Power Considerations
According to [9] , it is very important not to "underchallenge" a multiplier, because for example an 8-bit multiplication on a 16-bit multiplier can lead to significant inefficiencies in power due to unnecessary signal activity and switching. Typically, as described in [6] and [7] , the general approach to make fixed-width multipliers in integrated circuits more power efficient is to sacrifice precision through truncation, e. g. compute an n-bit instead of a 2n-bit product from multiplying two n-bit numbers and utilize a special circuit to replace the truncated n-bit LSB part of the result. In contrast to that, our multi-precision multiplier can help to save power while still being able to provide the full wordlength output. When it is not operating at its full extent, the supply voltage can be switched on and off for each partition when an appropriate switching transistor is used. When unused partitions (marked with an • in the second column of Table 1 on the poster) can be cut off from the supply network and thus be deactivated, the number of available modes for each partition is incremented and thus also the number of control signals. If all possible options for each of the four partitions are considered, including shut-off, sign handling, registering and combinations of these, the total number of different configurations for the multiplier is 146. Of course, the choice of providing these options depend on the target application(s) and the system design.

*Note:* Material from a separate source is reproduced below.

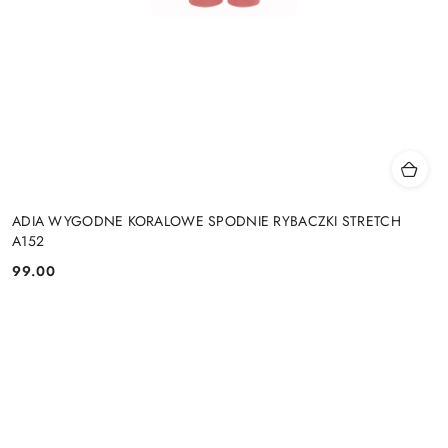
ADIA WYGODNE KORALOWE SPODNIE RYBACZKI STRETCH
A152
99.00
Cena:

Upgrades and Special Applications
We have shown in [14] that a Booth recoding scheme is beneficial for bottom-up reconfigurable signed multipliers, both in terms of multiplication speed and also hardware complexity, thus the next step would be a Booth-powered variant of EMMA and to evaluate the differences in configuration overhead. In general, having a reconfigurable multiplier array such as EMMA available, some concrete utilization ideas and promising extensions emerge. A shift operation is evidently identical to multiplying the data word by powers of two. Thus, the realization of a shift operation without dedicated hardware is very easy to obtain by just using a multiplier and manipulating one operand accordingly. In particular, when the multiplicand is to be shifted k positions, the multiplier has to have a '1' at the k-th bit. A one-hot encoder translates the desired shift step number into the corresponding bit position of the multiplier operand, for example if a bit shift of 5 positions is required, the value 5 would be mapped to 0001 0000 which would scale the multiplicand by the factor 2 5 = 32. This encoder can be implemented in a look-up table [15] . In order to realize this shifter functionality, EMMA can be expanded to have the one-hot encoder on board that replaces one of the input operands with the corresponding shift factor.
CONCLUSION
In this paper, we have discussed a new contribution to the research area of reconfigurable hardwired multiplier blocks to be embedded in FPGAs. Compared to previous bottomup reconfigurable multiplier arrays, our new approach called EMMA is a medium-grain multiplier block that can be partitioned in four separate sub-blocks that are fully functional multipliers themselves. These partitions form various superior multipliers in different configurations using a small set of control signals, providing two's complement sign handling and output buffering, respectively. Thus, EMMA can help to realize multi-precision multiplication with parallel operation, and power can be saved by turning off unused partitions. Potential applications that can benefit from this reconfigurable embedded multi-precision multiplier array include complex multiplication.